Extracted page text data:
*** Begin section ***

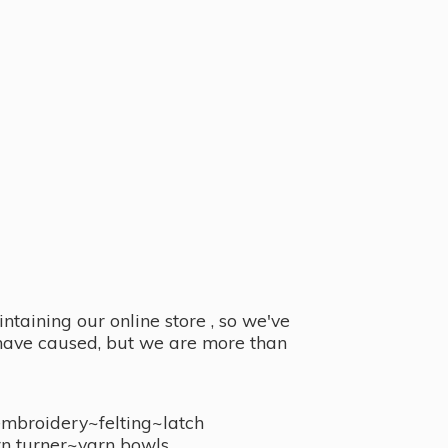
taining our online store , so we've
y have caused, but we are more than
embroidery~felting~latch
n turner~
yarn bowls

*** End section ***

> _What the task requires_:
What you return should be the entries from above, unchanged and without their images.

> _Result for this exercise_:
taining our online store , so we've
y have caused, but we are more than
embroidery~felting~latch
n turner~
yarn bowls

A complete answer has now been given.